Листер планировал вернуться в Лондон по окончании своей стажировки в феврале 1855 года, но за несколько месяцев до его отъезда пришло известие о гибели на Крымской войне одного из штатных эдинбургских хирургов. Он поспешил подать заявление на вакантную должность и к апрелю 1855 года был назначен помощником хирурга в Эдинбургский королевский лазарет и преподавателем хирургии в Эдинбургский королевский хирургический колледж.
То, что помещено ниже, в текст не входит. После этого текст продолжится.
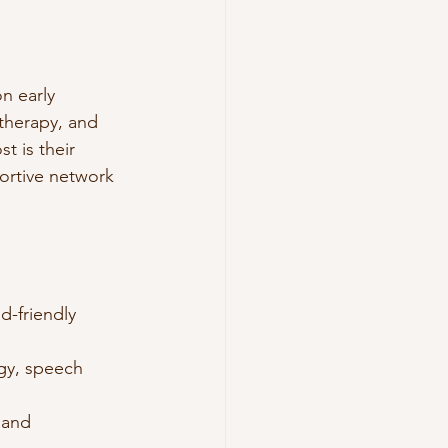
n early 
 therapy, and 
t is their 
ortive network 
d-friendly 
gy, speech 
 and 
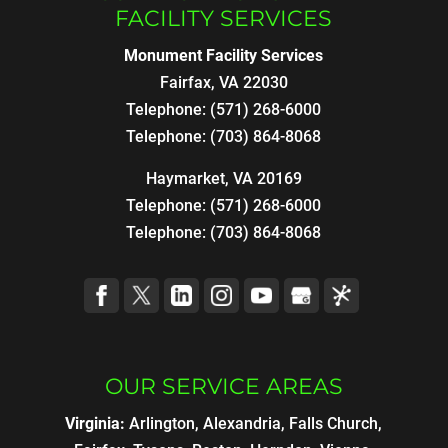
FACILITY SERVICES
Monument Facility Services
Fairfax
,
VA
22030
Telephone:
(571) 268-6000
Telephone:
(703) 864-8068
Haymarket, VA 20169
Telephone:
(571) 268-6000
Telephone:
(703) 864-8068
OUR SERVICE AREAS
Virginia:
Arlington, Alexandria, Falls Church,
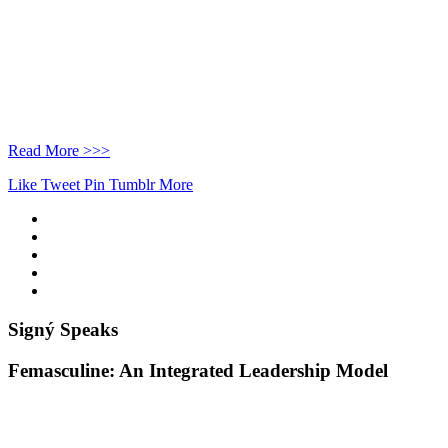
Read More >>>
Like
Tweet
Pin
Tumblr
More
Signý Speaks
Femasculine: An Integrated Leadership Model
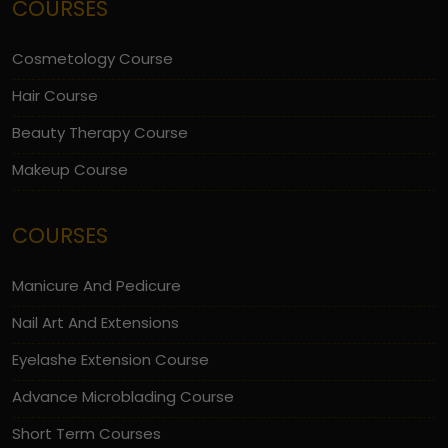
COURSES
Cosmetology Course
Hair Course
Beauty Therapy Course
Makeup Course
COURSES
Manicure And Pedicure
Nail Art And Extensions
Eyelashe Extension Course
Advance Microblading Course
Short Term Courses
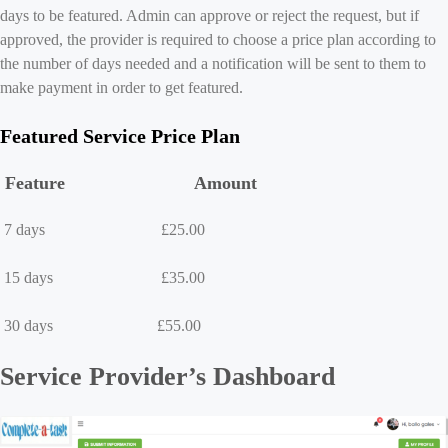
days to be featured. Admin can approve or reject the request, but if
approved, the provider is required to choose a price plan according to
the number of days needed and a notification will be sent to them to
make payment in order to get featured.
Featured Service Price Plan
Feature Amount
7 days £25.00
15 days £35.00
30 days £55.00
Service Provider’s Dashboard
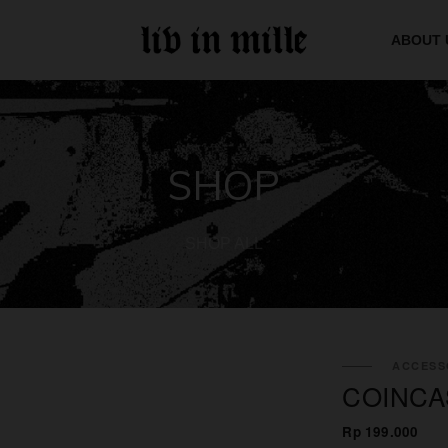
ABOUT 
SHOP
SHOP ALL
ACCESS
COINCA
Rp 199.000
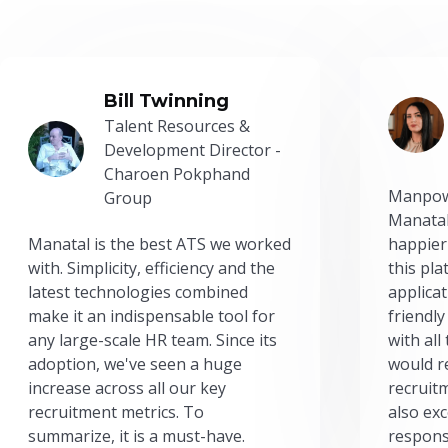
Bill Twinning
Talent Resources &
Development Director -
Charoen Pokphand
Manpow
Group
Manatal
Manatal is the best ATS we worked
happier
with. Simplicity, efficiency and the
this pl
latest technologies combined
applicat
make it an indispensable tool for
friendly
any large-scale HR team. Since its
with all
adoption, we've seen a huge
would r
increase across all our key
recruit
recruitment metrics. To
also exc
summarize, it is a must-have.
respons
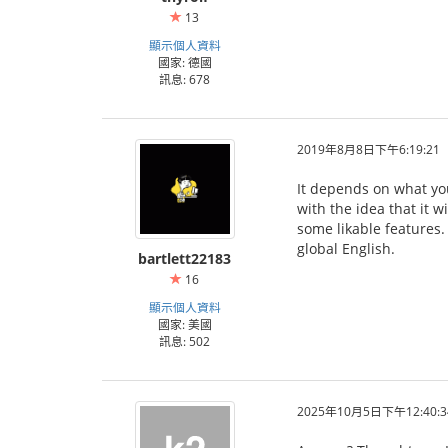
13
顯示個人資料
國家: 德國
訊息: 678
2019年8月8日下午6:19:21
It depends on what you 
with the idea that it w
some likable features.
global English.
bartlett22183
16
顯示個人資料
國家: 美國
訊息: 502
2025年10月5日下午12:40:3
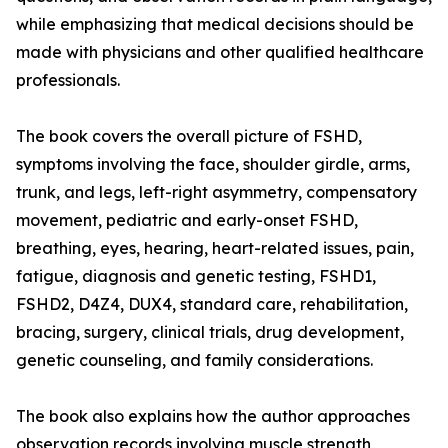
while emphasizing that medical decisions should be
made with physicians and other qualified healthcare
professionals.
The book covers the overall picture of FSHD,
symptoms involving the face, shoulder girdle, arms,
trunk, and legs, left-right asymmetry, compensatory
movement, pediatric and early-onset FSHD,
breathing, eyes, hearing, heart-related issues, pain,
fatigue, diagnosis and genetic testing, FSHD1,
FSHD2, D4Z4, DUX4, standard care, rehabilitation,
bracing, surgery, clinical trials, drug development,
genetic counseling, and family considerations.
The book also explains how the author approaches
observation records involving muscle strength,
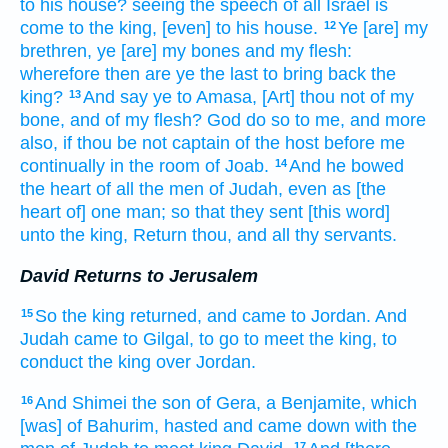
to his house?
seeing the speech
of all Israel
is
come
to the king,
[even] to his house.
Ye [are] my
12
brethren,
ye [are] my bones
and my flesh:
wherefore then are ye the last
to bring back
the
king?
And say
ye to Amasa,
[Art] thou not of my
13
bone,
and of my flesh?
God
do
so to me, and more
also, if thou be not captain
of the host
before
me
continually
in the room
of Joab.
And he bowed
14
the heart
of all the men
of Judah,
even as [the
heart of] one
man;
so that they sent
[this word]
unto the king,
Return
thou, and all thy servants.
David Returns to Jerusalem
So the king
returned,
and came
to Jordan.
And
15
Judah
came
to Gilgal,
to go
to meet
the king,
to
conduct
the king
over
Jordan.
And Shimei
the son
of Gera,
a Benjamite,
which
16
[was] of Bahurim,
hasted
and came down
with the
17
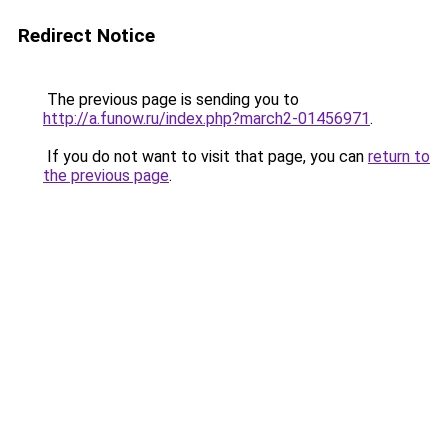
Redirect Notice
The previous page is sending you to
http://a.funow.ru/index.php?march2-01456971
.
If you do not want to visit that page, you can
return to
the previous page
.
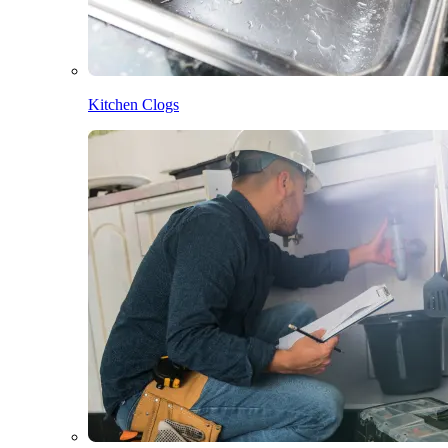
Kitchen Clogs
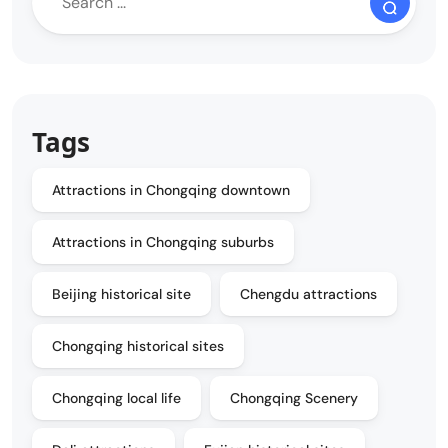
Tags
Attractions in Chongqing downtown
Attractions in Chongqing suburbs
Beijing historical site
Chengdu attractions
Chongqing historical sites
Chongqing local life
Chongqing Scenery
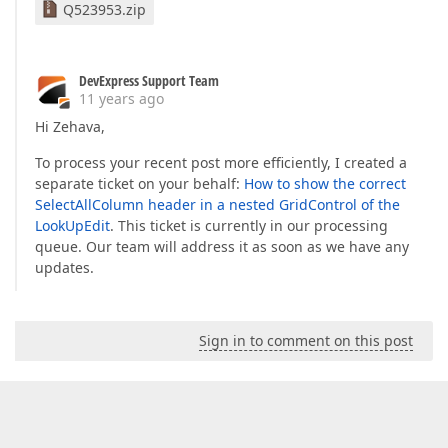
Q523953.zip
DevExpress Support Team
11 years ago
Hi Zehava,
To process your recent post more efficiently, I created a
separate ticket on your behalf:
How to show the correct
SelectAllColumn header in a nested GridControl of the
LookUpEdit
. This ticket is currently in our processing
queue. Our team will address it as soon as we have any
updates.
Sign in to comment on this post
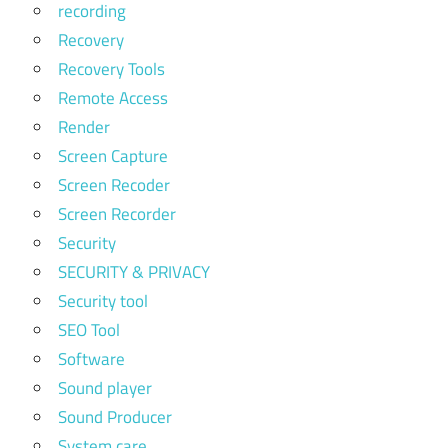
recording
Recovery
Recovery Tools
Remote Access
Render
Screen Capture
Screen Recoder
Screen Recorder
Security
SECURITY & PRIVACY
Security tool
SEO Tool
Software
Sound player
Sound Producer
System care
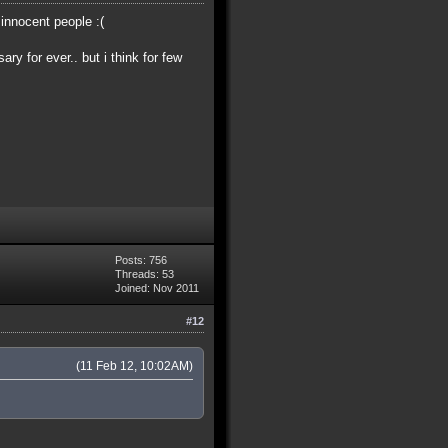
 innocent people :(
ry for ever.. but i think for few
Posts: 756
Threads: 53
Joined: Nov 2011
#12
(11 Feb 12, 10:02AM)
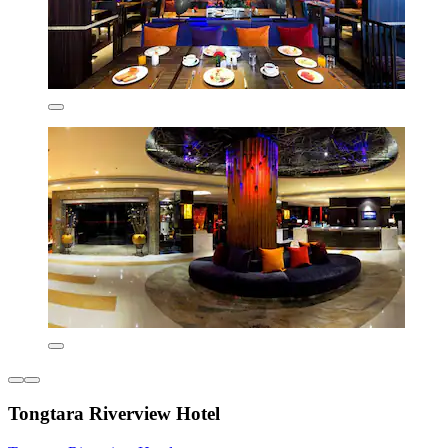
Tongtara Riverview Hotel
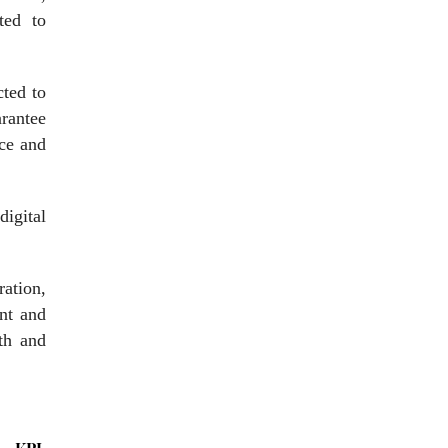
ted to
cted to
rantee
nce and
digital
ration,
ent and
wth and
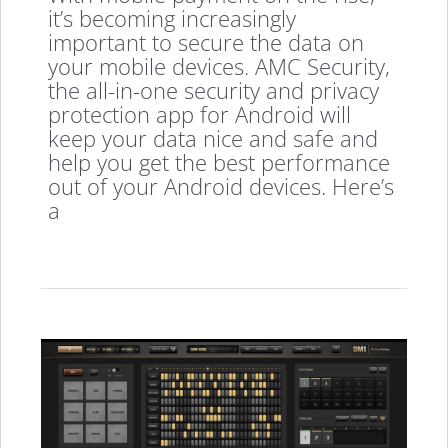
it’s becoming increasingly
important to secure the data on
your mobile devices. AMC Security,
the all-in-one security and privacy
protection app for Android will
keep your data nice and safe and
help you get the best performance
out of your Android devices. Here’s
a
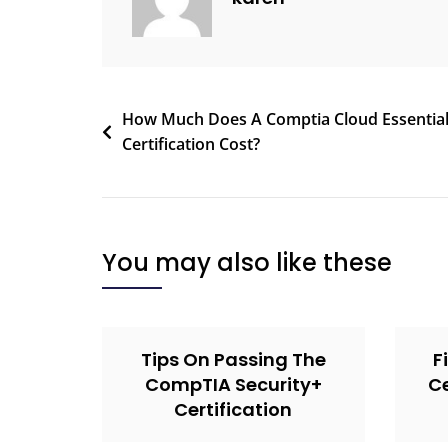
How Much Does A Comptia Cloud Essentia
Certification Cost?
You may also like these
Tips On Passing The
F
CompTIA Security+
Ce
Certification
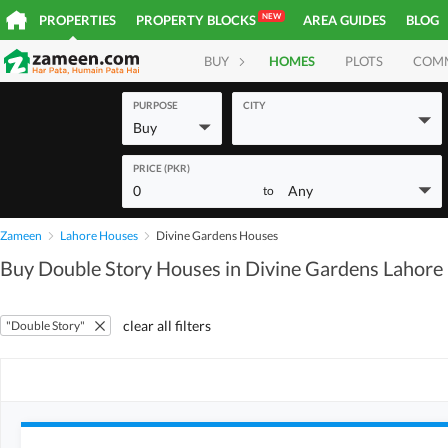
NEW
PROPERTIES
PROPERTY BLOCKS
AREA GUIDES
BLOG
BUY
HOMES
PLOTS
COM
PURPOSE
CITY
Buy
PRICE (PKR)
0
Any
to
Zameen
Lahore Houses
Divine Gardens Houses
Buy Double Story Houses in Divine Gardens Lahore
clear all filters
"Double Story"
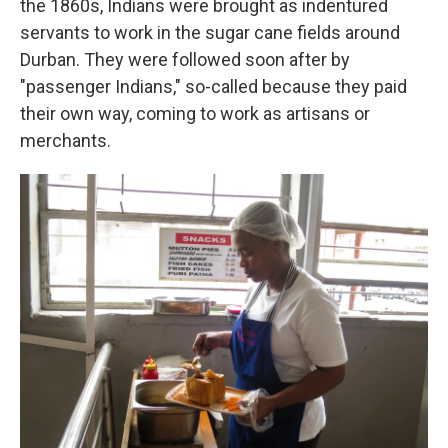
the 1860s, Indians were brought as indentured
servants to work in the sugar cane fields around
Durban. They were followed soon after by
"passenger Indians," so-called because they paid
their own way, coming to work as artisans or
merchants.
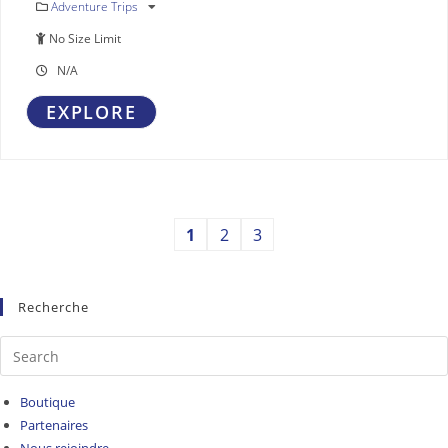
Adventure Trips
No Size Limit
N/A
EXPLORE
1
2
3
Recherche
Boutique
Partenaires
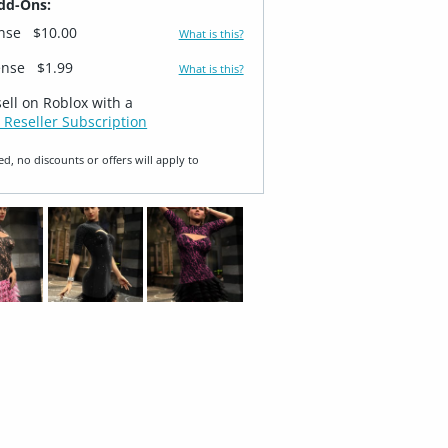
dd-Ons:
ense
$10.00
What is this?
ense
$1.99
What is this?
sell on Roblox with a
 Reseller Subscription
ed, no discounts or offers will apply to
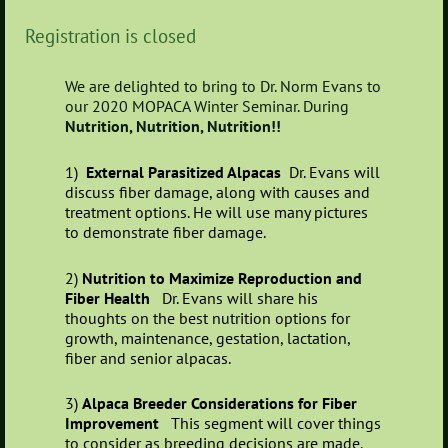
Registration is closed
We are delighted to bring to Dr. Norm Evans to
our 2020 MOPACA Winter Seminar. During
Nutrition, Nutrition, Nutrition!!
1)
External Parasitized Alpacas
Dr. Evans will
discuss fiber damage, along with causes and
treatment options. He will use many pictures
to demonstrate fiber damage.
2)
Nutrition to Maximize Reproduction and
Fiber Health
Dr. Evans will share his
thoughts on the best nutrition options for
growth, maintenance, gestation, lactation,
fiber and senior alpacas.
3)
Alpaca Breeder Considerations for Fiber
Improvement
This segment will cover things
to consider as breeding decisions are made.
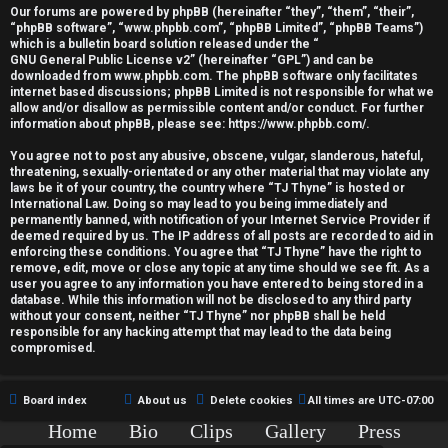
r
Our forums are powered by phpBB (hereinafter “they”, “them”, “their”,
“phpBB software”, “www.phpbb.com”, “phpBB Limited”, “phpBB Teams”)
e
which is a bulletin board solution released under the “
GNU General Public License v2
” (hereinafter “GPL”) and can be
d
downloaded from
www.phpbb.com
. The phpBB software only facilitates
internet based discussions; phpBB Limited is not responsible for what we
allow and/or disallow as permissible content and/or conduct. For further
t
information about phpBB, please see:
https://www.phpbb.com/
.
o
You agree not to post any abusive, obscene, vulgar, slanderous, hateful,
threatening, sexually-orientated or any other material that may violate any
p
laws be it of your country, the country where “TJ Thyne” is hosted or
International Law. Doing so may lead to you being immediately and
i
permanently banned, with notification of your Internet Service Provider if
deemed required by us. The IP address of all posts are recorded to aid in
c
enforcing these conditions. You agree that “TJ Thyne” have the right to
remove, edit, move or close any topic at any time should we see fit. As a
user you agree to any information you have entered to being stored in a
s
database. While this information will not be disclosed to any third party
without your consent, neither “TJ Thyne” nor phpBB shall be held
responsible for any hacking attempt that may lead to the data being
compromised.
A
Board index
About us
Delete cookies
All times are
UTC-07:00
c
Home
Bio
Clips
Gallery
Press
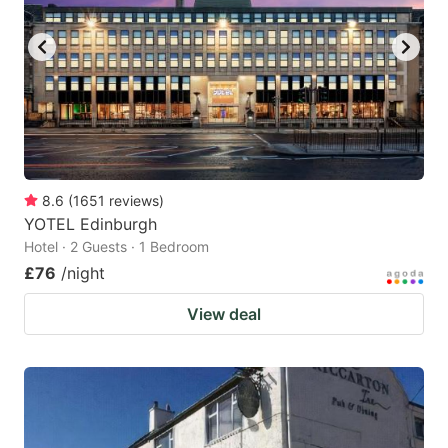
8.6
(
1651
reviews
)
YOTEL Edinburgh
Hotel · 2 Guests · 1 Bedroom
£76
/night
View deal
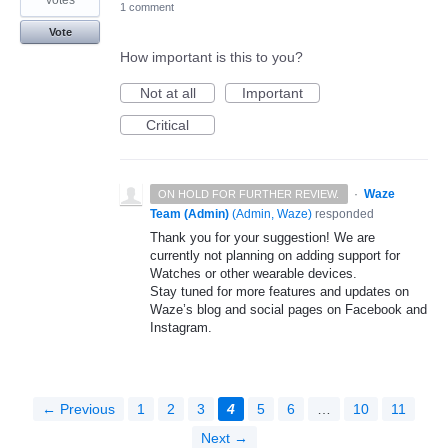
1 comment
Vote
How important is this to you?
Not at all
Important
Critical
·
Waze
ON HOLD FOR FURTHER REVIEW.
Team (Admin)
(
Admin, Waze
)
responded
Thank you for your suggestion! We are
currently not planning on adding support for
Watches or other wearable devices.
Stay tuned for more features and updates on
Waze’s blog and social pages on Facebook and
Instagram.
← Previous
1
2
3
4
5
6
…
10
11
Next →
В течение почти двух лет, проведенных в Шотландии, хирургия была не единственным предметом его увлечения. Довольно часто посещая гостеприимный дом Сайма, он почти сразу начал проводить много времени в компании старшей дочери своего руководителя Агнес. Сайм, несомненно, придерживался мнения, что его юный помощник будет хорошей партией для его дочери; Джозеф Листер – старший, хотя и был очень высокого мнения об Агнес, был менее оптимистичным, поскольку в те времена квакеры, связавшие свою судьбу с людьми, не разделявшими их веру, как правило, должны были либо добровольно выйти из «Общества друзей», либо изгонялись своими собратьями по религии. В конечном счете, он смирился с неизбежным решением своего сына. Возможно, он нашел утешение в отрывке из апостольского послания, опубликованном «Обществом друзей» за год до этих событий: «Истинная религия – не в ритуалах и не в их формальном исполнении». И хотя теперь молодой муж Агнес Сайм Листер стал членом англиканской церкви, его мировоззрение осталось прежним. Он не был лучше или хуже своих товарищей, просто он немного изменился; поведение Листера не стало отличаться ни отстраненностью, ни отчужденностью, он по-прежнему был таким же особенным, как и его вновь обретенная манера обращаться к людям на «вы». Хотя он перестал носить мрачные знаки отличия квакера, он навсегда сохранил прекрасные особенности своей натуры.